▶ _TO DO_
From the records below, please return each line that holds the word "Type".

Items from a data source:
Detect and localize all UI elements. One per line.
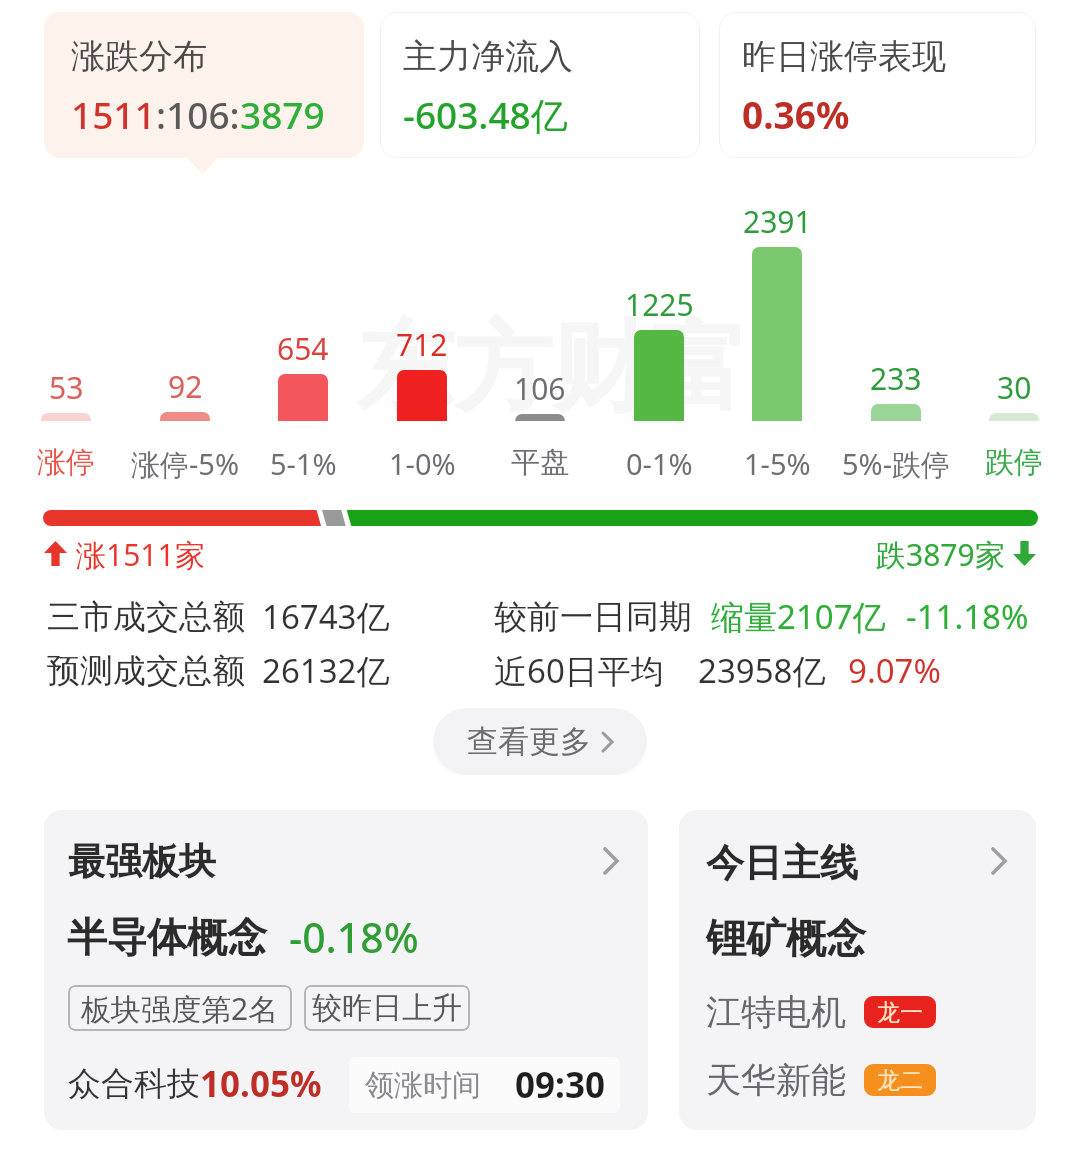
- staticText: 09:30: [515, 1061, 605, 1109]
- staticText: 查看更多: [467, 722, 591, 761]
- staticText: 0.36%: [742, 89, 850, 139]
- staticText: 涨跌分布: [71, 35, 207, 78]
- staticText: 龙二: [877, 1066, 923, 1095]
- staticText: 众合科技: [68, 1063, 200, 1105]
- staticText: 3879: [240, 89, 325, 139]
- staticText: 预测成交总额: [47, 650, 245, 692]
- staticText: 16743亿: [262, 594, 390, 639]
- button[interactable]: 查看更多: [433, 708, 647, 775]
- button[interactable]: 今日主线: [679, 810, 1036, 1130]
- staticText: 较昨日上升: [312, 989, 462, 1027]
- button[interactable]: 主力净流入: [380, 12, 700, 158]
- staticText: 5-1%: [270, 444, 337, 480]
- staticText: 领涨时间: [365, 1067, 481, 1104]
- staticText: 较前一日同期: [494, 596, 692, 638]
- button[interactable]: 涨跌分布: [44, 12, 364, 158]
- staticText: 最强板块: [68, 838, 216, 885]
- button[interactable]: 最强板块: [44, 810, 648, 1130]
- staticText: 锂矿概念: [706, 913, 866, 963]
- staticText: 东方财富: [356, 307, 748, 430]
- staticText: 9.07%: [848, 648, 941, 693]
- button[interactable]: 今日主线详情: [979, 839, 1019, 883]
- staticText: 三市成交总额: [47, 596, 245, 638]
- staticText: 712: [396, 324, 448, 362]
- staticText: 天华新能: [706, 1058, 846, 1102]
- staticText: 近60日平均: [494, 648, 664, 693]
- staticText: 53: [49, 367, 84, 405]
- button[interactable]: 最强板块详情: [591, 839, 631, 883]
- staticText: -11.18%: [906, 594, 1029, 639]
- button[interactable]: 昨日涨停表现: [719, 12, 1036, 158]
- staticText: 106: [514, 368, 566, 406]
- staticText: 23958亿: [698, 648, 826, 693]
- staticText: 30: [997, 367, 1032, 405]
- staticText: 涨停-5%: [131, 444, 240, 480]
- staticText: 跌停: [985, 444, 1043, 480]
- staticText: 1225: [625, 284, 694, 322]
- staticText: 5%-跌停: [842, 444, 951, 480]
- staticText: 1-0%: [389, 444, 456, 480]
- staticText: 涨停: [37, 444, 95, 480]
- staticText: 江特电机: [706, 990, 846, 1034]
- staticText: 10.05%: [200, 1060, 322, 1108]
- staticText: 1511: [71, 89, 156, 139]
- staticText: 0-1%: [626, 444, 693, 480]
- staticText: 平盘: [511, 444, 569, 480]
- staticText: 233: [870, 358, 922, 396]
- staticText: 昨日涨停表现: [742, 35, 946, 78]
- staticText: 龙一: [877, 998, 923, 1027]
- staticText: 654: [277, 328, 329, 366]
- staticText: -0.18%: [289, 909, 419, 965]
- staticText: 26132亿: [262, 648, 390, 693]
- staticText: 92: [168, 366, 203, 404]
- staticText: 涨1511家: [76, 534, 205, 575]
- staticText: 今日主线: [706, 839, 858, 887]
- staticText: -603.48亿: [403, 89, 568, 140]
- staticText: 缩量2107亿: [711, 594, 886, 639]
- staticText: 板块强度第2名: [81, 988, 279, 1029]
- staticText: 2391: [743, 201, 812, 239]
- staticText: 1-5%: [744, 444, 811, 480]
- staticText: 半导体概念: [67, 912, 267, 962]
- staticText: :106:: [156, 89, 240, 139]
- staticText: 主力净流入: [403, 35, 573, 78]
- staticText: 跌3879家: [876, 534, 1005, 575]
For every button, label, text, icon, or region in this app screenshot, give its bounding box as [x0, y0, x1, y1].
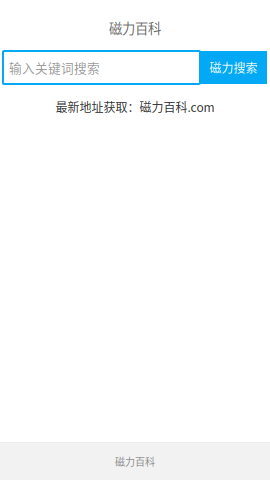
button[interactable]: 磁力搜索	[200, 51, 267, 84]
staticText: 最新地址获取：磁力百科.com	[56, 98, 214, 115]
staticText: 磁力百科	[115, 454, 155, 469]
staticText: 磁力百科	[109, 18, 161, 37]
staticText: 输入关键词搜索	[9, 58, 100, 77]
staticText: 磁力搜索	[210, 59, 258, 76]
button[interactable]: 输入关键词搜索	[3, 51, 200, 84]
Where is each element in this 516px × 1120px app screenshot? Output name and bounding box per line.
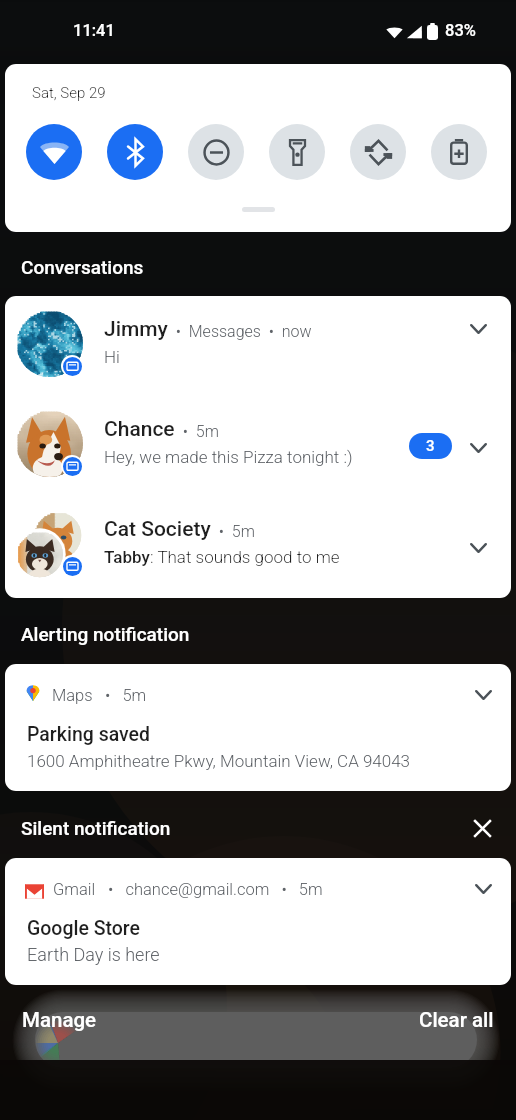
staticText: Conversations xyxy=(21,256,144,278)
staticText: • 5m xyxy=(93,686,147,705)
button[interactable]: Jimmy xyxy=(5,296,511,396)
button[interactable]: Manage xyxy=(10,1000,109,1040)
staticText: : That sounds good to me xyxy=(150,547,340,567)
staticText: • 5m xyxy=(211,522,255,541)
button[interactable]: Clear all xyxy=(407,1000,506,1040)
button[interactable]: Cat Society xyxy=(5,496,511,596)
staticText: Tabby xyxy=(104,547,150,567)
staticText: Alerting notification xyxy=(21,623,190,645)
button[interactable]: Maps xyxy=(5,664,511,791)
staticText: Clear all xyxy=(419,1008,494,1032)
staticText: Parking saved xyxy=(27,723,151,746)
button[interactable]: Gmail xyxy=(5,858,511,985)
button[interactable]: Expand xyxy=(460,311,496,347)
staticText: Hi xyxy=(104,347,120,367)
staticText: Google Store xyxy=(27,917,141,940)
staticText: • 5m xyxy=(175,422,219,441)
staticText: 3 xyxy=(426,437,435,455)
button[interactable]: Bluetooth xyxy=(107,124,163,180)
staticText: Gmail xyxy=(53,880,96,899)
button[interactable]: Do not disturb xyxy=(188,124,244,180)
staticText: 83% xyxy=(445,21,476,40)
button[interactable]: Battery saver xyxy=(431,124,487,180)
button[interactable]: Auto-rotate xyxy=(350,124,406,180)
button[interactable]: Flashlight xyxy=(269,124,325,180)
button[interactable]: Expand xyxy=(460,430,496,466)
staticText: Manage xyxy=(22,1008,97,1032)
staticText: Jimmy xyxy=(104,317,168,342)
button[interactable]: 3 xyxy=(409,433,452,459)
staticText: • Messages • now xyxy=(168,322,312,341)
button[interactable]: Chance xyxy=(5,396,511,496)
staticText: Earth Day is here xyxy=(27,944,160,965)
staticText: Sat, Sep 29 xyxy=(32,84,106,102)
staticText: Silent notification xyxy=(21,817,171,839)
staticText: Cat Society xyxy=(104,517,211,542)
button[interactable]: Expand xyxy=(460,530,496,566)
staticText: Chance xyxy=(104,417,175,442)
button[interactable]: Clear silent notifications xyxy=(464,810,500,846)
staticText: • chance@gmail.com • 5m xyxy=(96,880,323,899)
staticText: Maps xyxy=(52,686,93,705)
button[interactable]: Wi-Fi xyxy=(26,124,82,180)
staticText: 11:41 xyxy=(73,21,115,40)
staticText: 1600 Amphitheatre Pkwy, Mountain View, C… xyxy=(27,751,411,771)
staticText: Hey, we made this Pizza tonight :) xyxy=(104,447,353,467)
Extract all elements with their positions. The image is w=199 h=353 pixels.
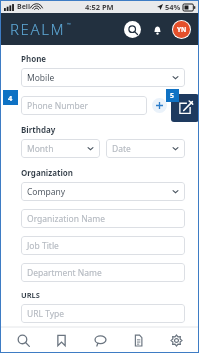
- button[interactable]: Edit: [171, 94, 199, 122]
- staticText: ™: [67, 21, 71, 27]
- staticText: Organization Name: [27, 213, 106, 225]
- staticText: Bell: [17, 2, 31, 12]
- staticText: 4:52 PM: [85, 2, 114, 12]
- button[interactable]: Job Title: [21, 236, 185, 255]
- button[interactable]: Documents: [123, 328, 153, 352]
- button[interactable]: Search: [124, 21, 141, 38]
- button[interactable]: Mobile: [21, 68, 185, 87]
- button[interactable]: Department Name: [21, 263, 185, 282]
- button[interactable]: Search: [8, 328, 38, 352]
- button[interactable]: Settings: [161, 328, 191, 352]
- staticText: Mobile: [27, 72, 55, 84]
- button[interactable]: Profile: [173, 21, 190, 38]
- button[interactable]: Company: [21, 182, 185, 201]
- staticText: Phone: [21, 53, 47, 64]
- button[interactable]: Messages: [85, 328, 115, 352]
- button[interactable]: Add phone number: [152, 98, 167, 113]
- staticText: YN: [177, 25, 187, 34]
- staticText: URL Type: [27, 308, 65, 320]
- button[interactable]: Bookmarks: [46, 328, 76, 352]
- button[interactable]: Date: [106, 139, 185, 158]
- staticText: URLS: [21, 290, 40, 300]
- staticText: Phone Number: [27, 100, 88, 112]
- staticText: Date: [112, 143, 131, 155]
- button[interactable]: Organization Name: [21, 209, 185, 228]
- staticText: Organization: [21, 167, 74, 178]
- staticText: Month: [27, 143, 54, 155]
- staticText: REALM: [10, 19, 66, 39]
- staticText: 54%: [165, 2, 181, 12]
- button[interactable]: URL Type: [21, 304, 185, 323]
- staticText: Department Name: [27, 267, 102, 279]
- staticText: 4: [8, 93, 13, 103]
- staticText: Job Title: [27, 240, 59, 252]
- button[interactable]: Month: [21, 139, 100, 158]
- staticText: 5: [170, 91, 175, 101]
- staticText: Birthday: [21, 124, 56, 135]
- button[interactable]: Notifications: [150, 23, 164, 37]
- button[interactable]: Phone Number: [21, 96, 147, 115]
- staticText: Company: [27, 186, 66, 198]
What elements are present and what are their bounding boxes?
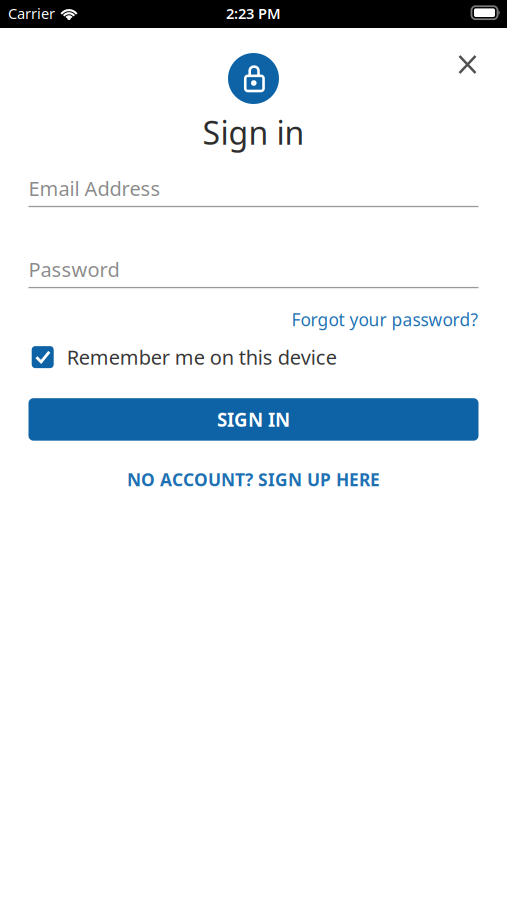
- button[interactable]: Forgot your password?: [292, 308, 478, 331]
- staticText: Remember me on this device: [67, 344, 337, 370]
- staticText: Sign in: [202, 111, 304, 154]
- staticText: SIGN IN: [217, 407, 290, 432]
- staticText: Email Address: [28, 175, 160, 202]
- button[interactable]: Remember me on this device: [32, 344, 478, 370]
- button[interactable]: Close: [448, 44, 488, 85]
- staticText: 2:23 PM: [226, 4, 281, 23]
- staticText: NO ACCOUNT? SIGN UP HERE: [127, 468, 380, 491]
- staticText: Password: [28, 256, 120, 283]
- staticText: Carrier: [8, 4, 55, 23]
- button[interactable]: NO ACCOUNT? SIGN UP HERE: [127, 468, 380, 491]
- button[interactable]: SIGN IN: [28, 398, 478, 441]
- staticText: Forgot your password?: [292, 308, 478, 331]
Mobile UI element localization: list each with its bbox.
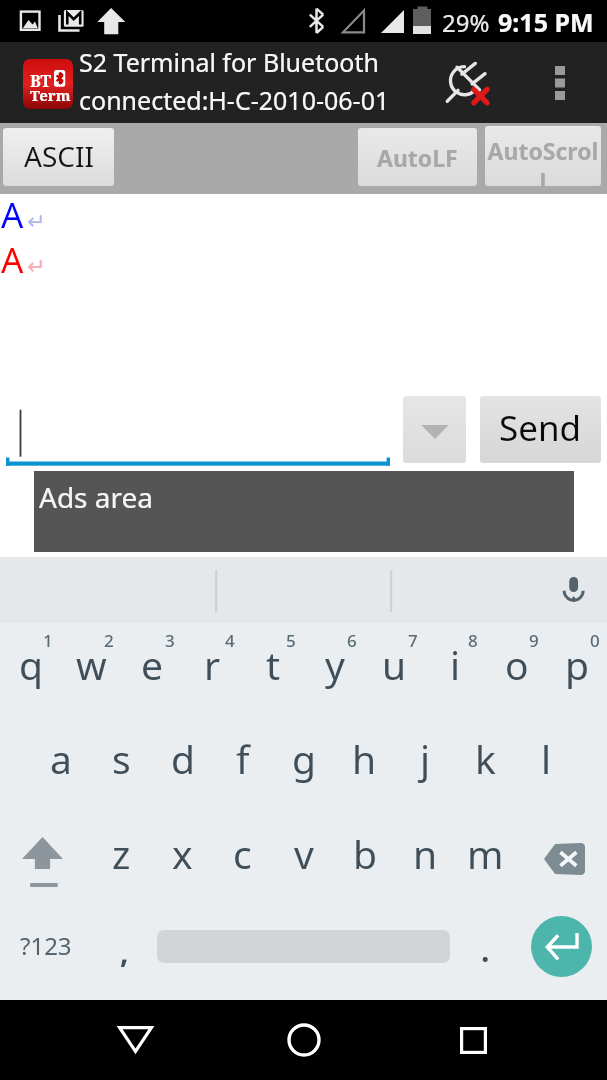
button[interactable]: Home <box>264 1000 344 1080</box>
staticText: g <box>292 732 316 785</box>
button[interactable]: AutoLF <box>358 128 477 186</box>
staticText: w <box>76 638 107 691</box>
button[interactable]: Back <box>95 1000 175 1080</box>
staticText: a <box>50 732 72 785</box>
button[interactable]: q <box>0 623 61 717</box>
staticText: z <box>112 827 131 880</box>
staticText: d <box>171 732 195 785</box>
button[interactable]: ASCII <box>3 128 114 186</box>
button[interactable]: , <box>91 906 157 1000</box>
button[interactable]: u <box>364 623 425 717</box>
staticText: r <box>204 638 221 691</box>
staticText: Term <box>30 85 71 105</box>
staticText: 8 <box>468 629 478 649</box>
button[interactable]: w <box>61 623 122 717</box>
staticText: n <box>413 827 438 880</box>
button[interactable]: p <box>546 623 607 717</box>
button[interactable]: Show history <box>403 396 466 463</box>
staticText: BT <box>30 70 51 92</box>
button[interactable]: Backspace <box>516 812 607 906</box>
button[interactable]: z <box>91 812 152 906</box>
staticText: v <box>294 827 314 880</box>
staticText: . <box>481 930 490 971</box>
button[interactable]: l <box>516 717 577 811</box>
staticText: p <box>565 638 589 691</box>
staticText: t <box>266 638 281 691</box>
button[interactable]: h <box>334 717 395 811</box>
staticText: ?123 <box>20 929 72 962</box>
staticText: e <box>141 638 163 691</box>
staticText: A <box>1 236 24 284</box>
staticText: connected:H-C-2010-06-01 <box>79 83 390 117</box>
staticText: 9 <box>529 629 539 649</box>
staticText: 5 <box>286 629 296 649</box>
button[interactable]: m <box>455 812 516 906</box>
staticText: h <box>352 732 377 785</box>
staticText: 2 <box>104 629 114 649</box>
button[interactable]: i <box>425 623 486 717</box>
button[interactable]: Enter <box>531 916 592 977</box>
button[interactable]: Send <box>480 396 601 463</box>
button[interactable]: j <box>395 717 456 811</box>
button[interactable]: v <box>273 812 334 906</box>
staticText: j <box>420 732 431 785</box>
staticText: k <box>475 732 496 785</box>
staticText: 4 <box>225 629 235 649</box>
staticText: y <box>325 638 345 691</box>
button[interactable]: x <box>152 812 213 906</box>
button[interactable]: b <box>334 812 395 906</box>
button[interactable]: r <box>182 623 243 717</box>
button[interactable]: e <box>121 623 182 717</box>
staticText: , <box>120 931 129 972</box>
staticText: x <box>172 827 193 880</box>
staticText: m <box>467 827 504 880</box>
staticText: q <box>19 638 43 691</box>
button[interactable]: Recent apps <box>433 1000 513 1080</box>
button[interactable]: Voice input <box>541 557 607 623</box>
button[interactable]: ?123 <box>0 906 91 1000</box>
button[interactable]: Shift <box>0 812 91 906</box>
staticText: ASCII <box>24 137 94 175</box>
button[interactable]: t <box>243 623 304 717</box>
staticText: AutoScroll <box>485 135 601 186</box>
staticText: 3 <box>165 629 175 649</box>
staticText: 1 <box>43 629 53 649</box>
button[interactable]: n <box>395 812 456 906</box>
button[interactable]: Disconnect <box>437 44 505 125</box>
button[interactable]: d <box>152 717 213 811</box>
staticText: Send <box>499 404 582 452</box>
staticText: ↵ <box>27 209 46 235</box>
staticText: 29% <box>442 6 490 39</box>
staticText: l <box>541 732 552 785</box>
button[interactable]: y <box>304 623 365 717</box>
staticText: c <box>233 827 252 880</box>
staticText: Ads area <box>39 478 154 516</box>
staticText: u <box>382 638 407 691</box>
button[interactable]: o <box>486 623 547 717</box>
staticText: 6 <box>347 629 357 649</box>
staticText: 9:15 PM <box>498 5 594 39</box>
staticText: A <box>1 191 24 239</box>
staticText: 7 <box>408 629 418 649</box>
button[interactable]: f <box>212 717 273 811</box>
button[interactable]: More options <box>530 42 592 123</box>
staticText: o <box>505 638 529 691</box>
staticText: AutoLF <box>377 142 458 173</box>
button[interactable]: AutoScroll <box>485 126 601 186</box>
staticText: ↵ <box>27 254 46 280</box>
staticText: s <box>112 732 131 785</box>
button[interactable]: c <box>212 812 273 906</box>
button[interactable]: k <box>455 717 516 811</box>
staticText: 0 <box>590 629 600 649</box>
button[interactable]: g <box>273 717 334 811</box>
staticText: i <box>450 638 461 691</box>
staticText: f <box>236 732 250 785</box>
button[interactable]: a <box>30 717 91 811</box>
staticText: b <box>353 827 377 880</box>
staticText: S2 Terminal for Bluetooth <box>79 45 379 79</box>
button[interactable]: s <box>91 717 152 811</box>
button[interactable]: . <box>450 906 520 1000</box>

▶ _TASK RESPONSE_
- staticText: URL Type: [27, 308, 65, 320]
- button[interactable]: URL Type: [21, 304, 185, 323]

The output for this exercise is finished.